Rosella Namok’s abstract paintings are all about colour. Bold lines, often different hues of the same colour, tell stories of Country and family from the Ungkum artist’s home in Far North Queensland.
Using decorative finger painting and scraping techniques, Namok’s art is her interpretation of the lush landscape that surrounds her throughout the seasons: the sun, the sea, lagoons and bamboo thickets, tropical rain from morning to evening. She also includes clan designs from her community.
Her latest exhibition showcases 28 new paintings, all created during lockdown in 2020. The paintings tend towards the lighter side of the colour spectrum, bringing a soft playfulness, and vary from smaller to large-scale works.
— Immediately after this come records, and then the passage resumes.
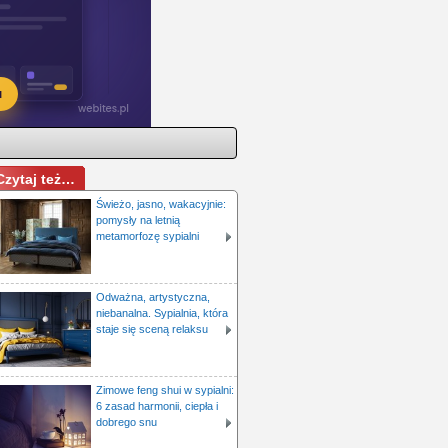
Czytaj też…
Świeżo, jasno, wakacyjnie:
pomysły na letnią
metamorfozę sypialni
Odważna, artystyczna,
niebanalna. Sypialnia, która
staje się sceną relaksu
Zimowe feng shui w sypialni:
6 zasad harmonii, ciepła i
dobrego snu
“These paintings for me have a sense of colour that radiates a freshness and love for that coastal Queensland environment,” says David Wroth, director of Japingka Aboriginal Art. “She has these unusual pink and orange tonal values in some of those big landscapes, when we’re accustomed to the deeper blue vision of the sea and the beach. Then you get all the light interplays at different times of the day where the ocean and the clouds become a reflector of different types of light, and I think that’s what Rosella is bringing that’s so distinctive from anything else.”
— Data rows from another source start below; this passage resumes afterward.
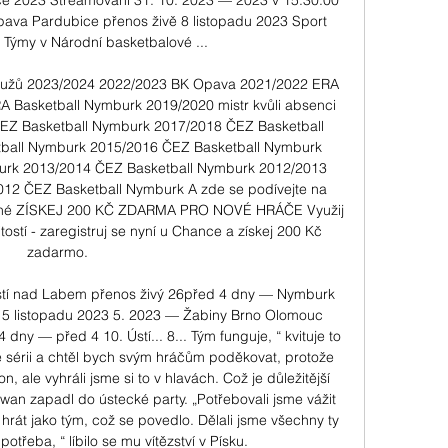
ce 2023 Streamování 31. 10. 2023 — 2023 v 15:30:00 
va Pardubice přenos živě 8 listopadu 2023 Sport 
Týmy v Národní basketbalové ...

 mužů 2023/2024 2022/2023 BK Opava 2021/2022 ERA 
 Basketball Nymburk 2019/2020 mistr kvůli absenci 
ČEZ Basketball Nymburk 2017/2018 ČEZ Basketball 
ball Nymburk 2015/2016 ČEZ Basketball Nymburk 
urk 2013/2014 ČEZ Basketball Nymburk 2012/2013 
12 ČEZ Basketball Nymburk A zde se podívejte na 
ázené ZÍSKEJ 200 KČ ZDARMA PRO NOVÉ HRÁČE Využij 
ostí - zaregistruj se nyní u Chance a získej 200 Kč 
zadarmo. 

stí nad Labem přenos živý 26před 4 dny — Nymburk 
 5 listopadu 2023 5. 2023 — Žabiny Brno Olomouc 
dny — před 4 10. Ústí... 8... Tým funguje, “ kvituje to 
me sérii a chtěl bych svým hráčům poděkovat, protože 
, ale vyhráli jsme si to v hlavách. Což je důležitější 
wan zapadl do ústecké party. „Potřebovali jsme vážit 
hrát jako tým, což se povedlo. Dělali jsme všechny ty 
potřeba, “ líbilo se mu vítězství v Písku.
There is also a sense of kinship in the paintings—two in this exhibition are titled Two Brothers and Three Sisters, featuring repeated patterns side by side. “Sometimes the abstract imagery is about family connection and community connection,” Wroth says. “Rosella overlays that on top of the other images, which represent Country and that coastal part of Northern Queensland, but there’s something else going on, which is about clan connection in Indigenous communities.”